24 hour is full cure, I hope you dont cure it in an icebox.

its Silicone I


----------



## Gfish (Sep 10, 2009)

WhiteDevil said:


> 24 hour is full cure, I hope you dont cure it in an icebox.
> 
> its Silicone I


With respect, I think the people that make it know better than you do.


----------



## WhiteGloveAquatics (Sep 3, 2009)

with respect never ends with anything respectful, so dont contradict yourself.

I got a tube of GE brand SILICONE I in my hand stating 24 hour full cure,12 hour quick cure, Full cure is aquarium safe. 

I got thousands of dollars in fish, I dont jeopardize.


----------



## jschlosser (Apr 11, 2010)

Silicone it is, then. Thanks.


----------



## Gfish (Sep 10, 2009)

How about yuo take your head out your bum Devil? It seems you think you know better than the people that make it. I hate to tell you but the quick cure stuff isn't even aquarium safe. Good luck to you. I'll take the word of the company over someone on a forum anyday of the year.
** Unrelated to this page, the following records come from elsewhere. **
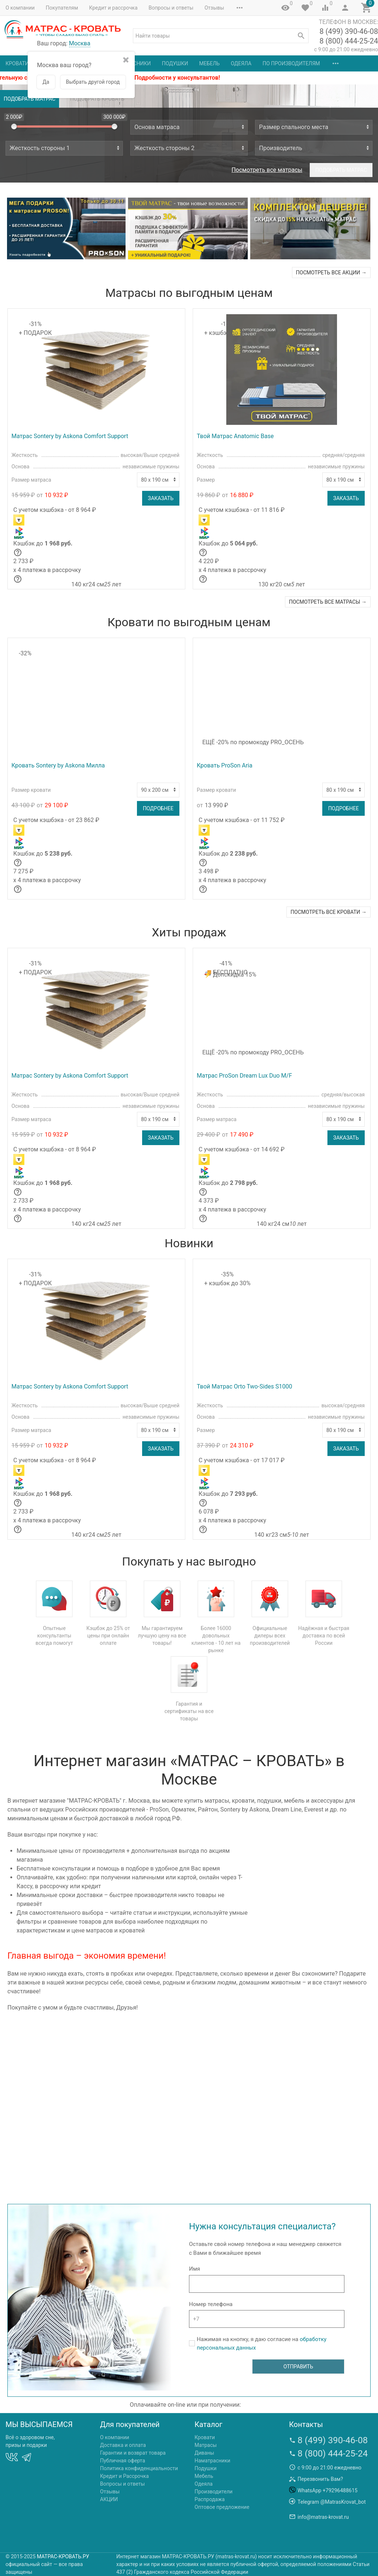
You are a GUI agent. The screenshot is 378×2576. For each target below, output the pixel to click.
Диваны (204, 2453)
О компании (20, 8)
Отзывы (214, 8)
I suggest you do your research properly & read properly to before dishing out any more of your bad advice.


----------



## jschlosser (Apr 11, 2010)

I was going to use silicone aquarium sealant anyway.


----------



## WhiteGloveAquatics (Sep 3, 2009)

I stand by my claim GE-1 is 100% aquarium safe after 24 hours, dont believe me ask the 30+ kuhlli's that inhabitated it then proceeded to increase their numbers in it.

quick cure is when its bonded and sealed after 12 hours, 24 hours is a TOTAL seal.
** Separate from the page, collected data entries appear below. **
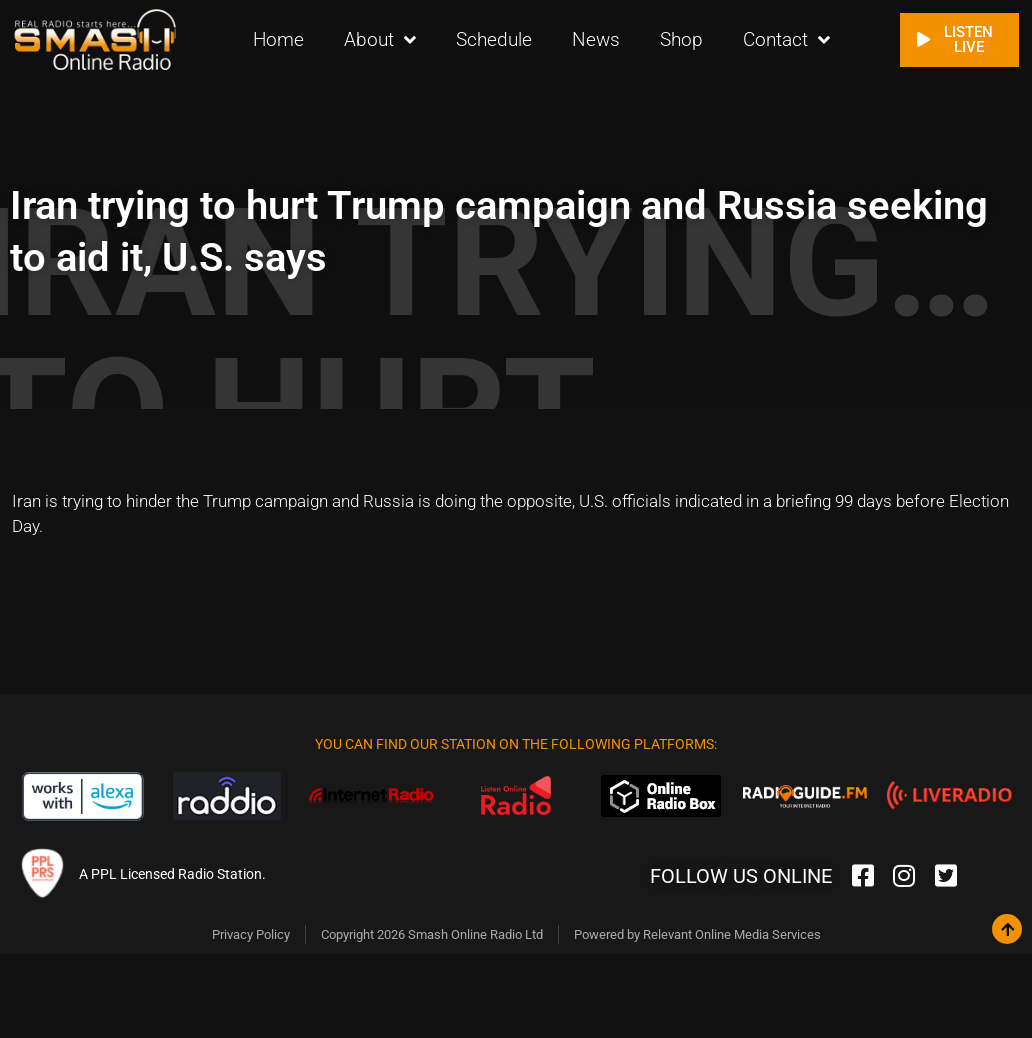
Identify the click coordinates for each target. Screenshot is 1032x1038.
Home (278, 39)
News (596, 39)
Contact (786, 39)
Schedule (494, 39)
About (380, 39)
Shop (681, 39)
I only do windows and siding, I sure dont know what I am talking about when it comes to silicone sealants. 

Please call GE and ask them the cure time. its 24 hours.

if it is dry to touch and smell is gone, its safe to use.....24 hours.


JS, thats the overpriced version of GE-1 there is NO difference infact GE sells it to aquarium product companies to relabel for resale.

Oh, aussie...Im chinese and find your avatar HIGHLY offensive.


----------



## Gfish (Sep 10, 2009)

I have spoken to the company as well as recieved the info in emails & pamphlets from them. I repeat, I'll trust them over you any day. I really don't care if you do windows & siding, that just means your more likely to rush things. As for the avatar, it was sent to me by a chinese mate, I'm half chinese half aussie but I live in Australia. Neither me or any of my other chinese mates find it the slightest bit offensive. Get a sense of humour. While your at it learn to admit when your wrong rather than being stuck in your old ways.


----------



## WhiteGloveAquatics (Sep 3, 2009)

WHOOOOO had a appointment with GE, barrington illinois headquarters went IN with a bottle and was TOLD by the R&D department that is is 24 hour full cure safe for ANY use. 


GO back to beating your wallaby.

HAH HAH, I admit when I am wrong but I trust the scientists and chemists that I get my info from.


----------